EXERCISE DIRECTIONS: Please transcribe the records precisely; pictures stay out of your copy.

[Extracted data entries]
=== Begin Enclosure ===

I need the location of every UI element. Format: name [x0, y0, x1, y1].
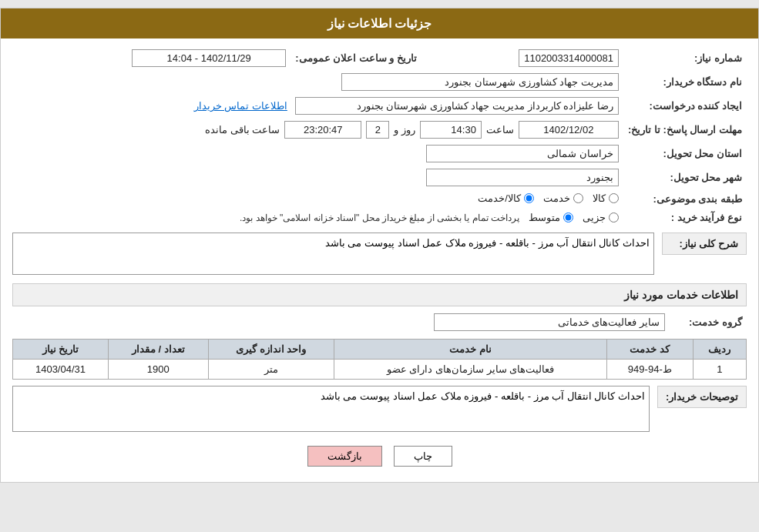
cell-unit: متر — [208, 360, 334, 380]
radio-khadamat-label: خدمت — [543, 192, 570, 204]
buyer-org-label: نام دستگاه خریدار: — [623, 70, 747, 94]
city-label: شهر محل تحویل: — [623, 166, 747, 189]
hours-label: ساعت باقی مانده — [205, 124, 280, 136]
description-textarea — [12, 233, 654, 275]
service-group-value: سایر فعالیت‌های خدماتی — [434, 313, 665, 331]
print-button[interactable]: چاپ — [394, 446, 452, 467]
back-button[interactable]: بازگشت — [307, 446, 382, 467]
radio-kala-label: کالا — [593, 192, 606, 204]
services-section-header: اطلاعات خدمات مورد نیاز — [12, 283, 747, 306]
radio-khadamat[interactable]: خدمت — [543, 192, 583, 204]
cell-quantity: 1900 — [108, 360, 208, 380]
page-title: جزئیات اطلاعات نیاز — [1, 8, 758, 38]
cell-code: ط-94-949 — [607, 360, 694, 380]
need-number-value: 1102003314000081 — [519, 49, 619, 67]
creator-value: رضا علیزاده کاربرداز مدیریت جهاد کشاورزی… — [295, 97, 619, 115]
purchase-note: پرداخت تمام یا بخشی از مبلغ خریداز محل "… — [240, 212, 519, 223]
radio-kala-khadamat[interactable]: کالا/خدمت — [478, 192, 534, 204]
province-label: استان محل تحویل: — [623, 142, 747, 166]
province-value: خراسان شمالی — [426, 145, 619, 162]
buyer-desc-textarea — [12, 386, 650, 432]
buyer-desc-label: توصیحات خریدار: — [657, 386, 747, 408]
radio-motavaset-label: متوسط — [529, 212, 560, 223]
deadline-label: مهلت ارسال پاسخ: تا تاریخ: — [623, 118, 747, 142]
deadline-days: 2 — [366, 121, 389, 139]
radio-jozee[interactable]: جزیی — [583, 212, 619, 223]
buyer-org-value: مدیریت جهاد کشاورزی شهرستان بجنورد — [341, 73, 619, 91]
deadline-time: 14:30 — [420, 121, 482, 139]
cell-date: 1403/04/31 — [13, 360, 109, 380]
service-group-label: گروه خدمت: — [670, 310, 747, 334]
need-number-label: شماره نیاز: — [623, 46, 747, 70]
radio-motavaset[interactable]: متوسط — [529, 212, 573, 223]
radio-kala[interactable]: کالا — [593, 192, 619, 204]
radio-jozee-label: جزیی — [583, 212, 606, 223]
deadline-remaining: 23:20:47 — [284, 121, 361, 139]
deadline-date: 1402/12/02 — [519, 121, 619, 139]
table-row: 1 ط-94-949 فعالیت‌های سایر سازمان‌های دا… — [13, 360, 747, 380]
creator-link[interactable]: اطلاعات تماس خریدار — [194, 100, 287, 112]
radio-kala-khadamat-label: کالا/خدمت — [478, 192, 521, 204]
pub-date-label: تاریخ و ساعت اعلان عمومی: — [291, 46, 421, 70]
col-header-date: تاریخ نیاز — [13, 340, 109, 360]
cell-name: فعالیت‌های سایر سازمان‌های دارای عضو — [334, 360, 607, 380]
col-header-quantity: تعداد / مقدار — [108, 340, 208, 360]
description-label: شرح کلی نیاز: — [662, 233, 747, 255]
category-label: طبقه بندی موضوعی: — [623, 189, 747, 209]
city-value: بجنورد — [426, 169, 619, 186]
creator-label: ایجاد کننده درخواست: — [623, 94, 747, 118]
col-header-row: ردیف — [693, 340, 746, 360]
days-label: روز و — [394, 124, 415, 136]
col-header-name: نام خدمت — [334, 340, 607, 360]
col-header-code: کد خدمت — [607, 340, 694, 360]
pub-date-value: 1402/11/29 - 14:04 — [132, 49, 286, 67]
time-label: ساعت — [486, 124, 514, 136]
cell-row: 1 — [693, 360, 746, 380]
col-header-unit: واحد اندازه گیری — [208, 340, 334, 360]
purchase-type-label: نوع فرآیند خرید : — [623, 209, 747, 226]
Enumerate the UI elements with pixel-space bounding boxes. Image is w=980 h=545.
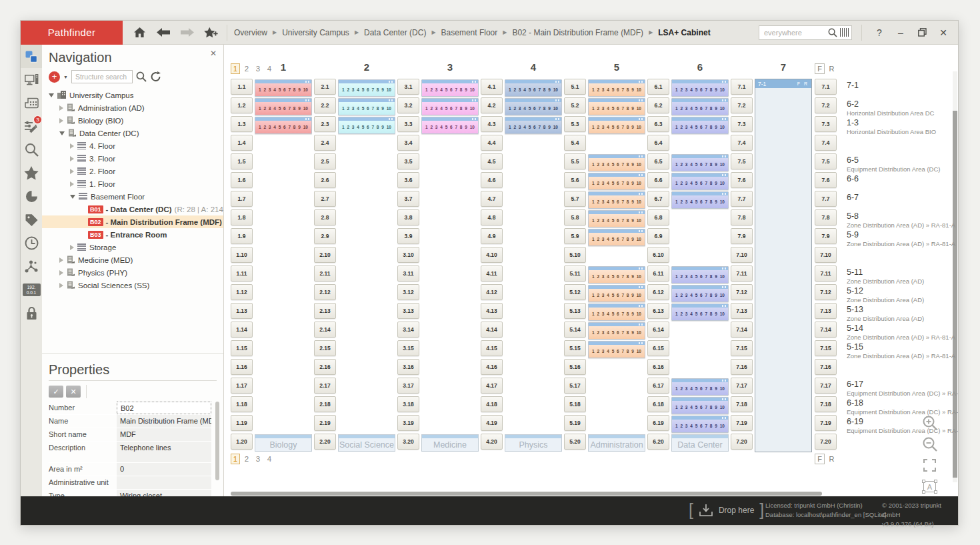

=== End Enclosure ===

EXERCISE ANSWER:
I need the location of every UI element. Format: name [x0, y0, x1, y1].
cell-unit: متر — [208, 360, 334, 380]
radio-khadamat-label: خدمت — [543, 192, 570, 204]
buyer-org-label: نام دستگاه خریدار: — [623, 70, 747, 94]
city-label: شهر محل تحویل: — [623, 166, 747, 189]
hours-label: ساعت باقی مانده — [205, 124, 280, 136]
description-textarea — [12, 233, 654, 275]
service-group-value: سایر فعالیت‌های خدماتی — [434, 313, 665, 331]
print-button[interactable]: چاپ — [394, 446, 452, 467]
back-button[interactable]: بازگشت — [307, 446, 382, 467]
radio-kala-label: کالا — [593, 192, 606, 204]
services-section-header: اطلاعات خدمات مورد نیاز — [12, 283, 747, 306]
radio-khadamat[interactable]: خدمت — [543, 192, 583, 204]
cell-quantity: 1900 — [108, 360, 208, 380]
page-title: جزئیات اطلاعات نیاز — [1, 8, 758, 38]
cell-code: ط-94-949 — [607, 360, 694, 380]
need-number-value: 1102003314000081 — [519, 49, 619, 67]
creator-value: رضا علیزاده کاربرداز مدیریت جهاد کشاورزی… — [295, 97, 619, 115]
purchase-note: پرداخت تمام یا بخشی از مبلغ خریداز محل "… — [240, 212, 519, 223]
radio-kala-khadamat[interactable]: کالا/خدمت — [478, 192, 534, 204]
province-label: استان محل تحویل: — [623, 142, 747, 166]
province-value: خراسان شمالی — [426, 145, 619, 162]
buyer-desc-textarea — [12, 386, 650, 432]
buyer-desc-label: توصیحات خریدار: — [657, 386, 747, 408]
radio-motavaset-label: متوسط — [529, 212, 560, 223]
deadline-label: مهلت ارسال پاسخ: تا تاریخ: — [623, 118, 747, 142]
deadline-days: 2 — [366, 121, 389, 139]
radio-jozee[interactable]: جزیی — [583, 212, 619, 223]
buyer-org-value: مدیریت جهاد کشاورزی شهرستان بجنورد — [341, 73, 619, 91]
deadline-time: 14:30 — [420, 121, 482, 139]
cell-date: 1403/04/31 — [13, 360, 109, 380]
service-group-label: گروه خدمت: — [670, 310, 747, 334]
need-number-label: شماره نیاز: — [623, 46, 747, 70]
radio-motavaset[interactable]: متوسط — [529, 212, 573, 223]
radio-kala[interactable]: کالا — [593, 192, 619, 204]
radio-jozee-label: جزیی — [583, 212, 606, 223]
deadline-remaining: 23:20:47 — [284, 121, 361, 139]
deadline-date: 1402/12/02 — [519, 121, 619, 139]
table-row: 1 ط-94-949 فعالیت‌های سایر سازمان‌های دا… — [13, 360, 747, 380]
creator-link[interactable]: اطلاعات تماس خریدار — [194, 100, 287, 112]
radio-kala-khadamat-label: کالا/خدمت — [478, 192, 521, 204]
pub-date-label: تاریخ و ساعت اعلان عمومی: — [291, 46, 421, 70]
col-header-date: تاریخ نیاز — [13, 340, 109, 360]
cell-name: فعالیت‌های سایر سازمان‌های دارای عضو — [334, 360, 607, 380]
col-header-quantity: تعداد / مقدار — [108, 340, 208, 360]
description-label: شرح کلی نیاز: — [662, 233, 747, 255]
category-label: طبقه بندی موضوعی: — [623, 189, 747, 209]
city-value: بجنورد — [426, 169, 619, 186]
creator-label: ایجاد کننده درخواست: — [623, 94, 747, 118]
col-header-row: ردیف — [693, 340, 746, 360]
days-label: روز و — [394, 124, 415, 136]
col-header-name: نام خدمت — [334, 340, 607, 360]
col-header-code: کد خدمت — [607, 340, 694, 360]
pub-date-value: 1402/11/29 - 14:04 — [132, 49, 286, 67]
time-label: ساعت — [486, 124, 514, 136]
cell-row: 1 — [693, 360, 746, 380]
col-header-unit: واحد اندازه گیری — [208, 340, 334, 360]
purchase-type-label: نوع فرآیند خرید : — [623, 209, 747, 226]
Enumerate the UI elements with pixel-space bounding boxes. Image is w=980 h=545.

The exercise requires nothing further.